Labour Research June 2005

News

Further fall in manufacturing jobs

The number of manufacturing jobs fell by 82,000 in the first quarter of 2005 compared to the same period last year. Employment in the sector is now 3.23 million, the lowest level since comparable records began in 1978.

And the figures look set to get worse. The official statistics do not cover the recent heavy job losses announced at the MG Rover car company, IBM computer group and Marconi electronics firm.

Unemployment under the Labour Force Survey (LFS) count, the government's preferred measure, fell by 15,000 to 1.4 million in the first quarter of 2005 compared with the previous quarter. The LFS includes people not eligible for benefits.

This represented an unemployment rate of 4.7% - unchanged on the previous quarter.
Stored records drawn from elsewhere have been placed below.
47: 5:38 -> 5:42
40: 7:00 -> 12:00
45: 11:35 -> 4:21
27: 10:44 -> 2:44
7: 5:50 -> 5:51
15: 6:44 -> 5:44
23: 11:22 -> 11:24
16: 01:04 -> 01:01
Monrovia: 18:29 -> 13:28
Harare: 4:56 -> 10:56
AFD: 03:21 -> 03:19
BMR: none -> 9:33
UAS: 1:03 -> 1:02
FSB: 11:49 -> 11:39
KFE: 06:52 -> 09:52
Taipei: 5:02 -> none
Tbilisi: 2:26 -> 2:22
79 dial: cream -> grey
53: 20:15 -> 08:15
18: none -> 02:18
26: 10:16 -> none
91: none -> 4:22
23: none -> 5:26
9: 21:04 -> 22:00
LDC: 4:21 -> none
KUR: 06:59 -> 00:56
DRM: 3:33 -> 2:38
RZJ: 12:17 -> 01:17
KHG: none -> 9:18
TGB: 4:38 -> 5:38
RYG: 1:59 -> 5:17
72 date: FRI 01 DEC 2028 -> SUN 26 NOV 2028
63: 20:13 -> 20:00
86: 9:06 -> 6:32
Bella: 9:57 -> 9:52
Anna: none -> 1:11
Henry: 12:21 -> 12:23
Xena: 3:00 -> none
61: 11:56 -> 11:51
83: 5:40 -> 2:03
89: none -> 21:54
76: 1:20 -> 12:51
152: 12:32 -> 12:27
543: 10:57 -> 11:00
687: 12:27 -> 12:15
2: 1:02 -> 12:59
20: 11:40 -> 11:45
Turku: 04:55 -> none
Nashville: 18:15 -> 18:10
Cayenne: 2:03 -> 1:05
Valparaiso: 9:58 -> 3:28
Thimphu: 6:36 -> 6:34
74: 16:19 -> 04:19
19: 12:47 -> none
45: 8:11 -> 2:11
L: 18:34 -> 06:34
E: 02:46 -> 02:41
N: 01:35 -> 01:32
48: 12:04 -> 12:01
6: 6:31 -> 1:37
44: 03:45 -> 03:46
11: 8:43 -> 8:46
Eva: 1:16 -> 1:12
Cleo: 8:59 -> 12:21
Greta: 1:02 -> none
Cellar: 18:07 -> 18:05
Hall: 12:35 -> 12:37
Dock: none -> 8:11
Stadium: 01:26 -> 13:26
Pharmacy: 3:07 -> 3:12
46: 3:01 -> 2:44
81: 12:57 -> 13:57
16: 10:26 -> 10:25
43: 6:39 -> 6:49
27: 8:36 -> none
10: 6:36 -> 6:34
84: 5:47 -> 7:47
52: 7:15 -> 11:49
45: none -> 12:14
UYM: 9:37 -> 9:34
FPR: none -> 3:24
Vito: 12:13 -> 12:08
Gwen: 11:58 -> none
There were 823,000 unemployed men (a 5.1% rate) and 573,000 women (a 4.2% rate).

The claimant count of unemployed, which only includes those drawing Jobseekers' Allowance, rose for the third consecutive month to 839,400 in April (a rate of 2.7%).

The number of unemployed men on benefit rose to 621,300 (a 3.7% rate), and the number of unemployed women rose to 218,100 (a 1.5% rate).

The number of vacancies fell to 628,900 in the three months to April, a rate of 2.4 vacancies for every 100 jobs.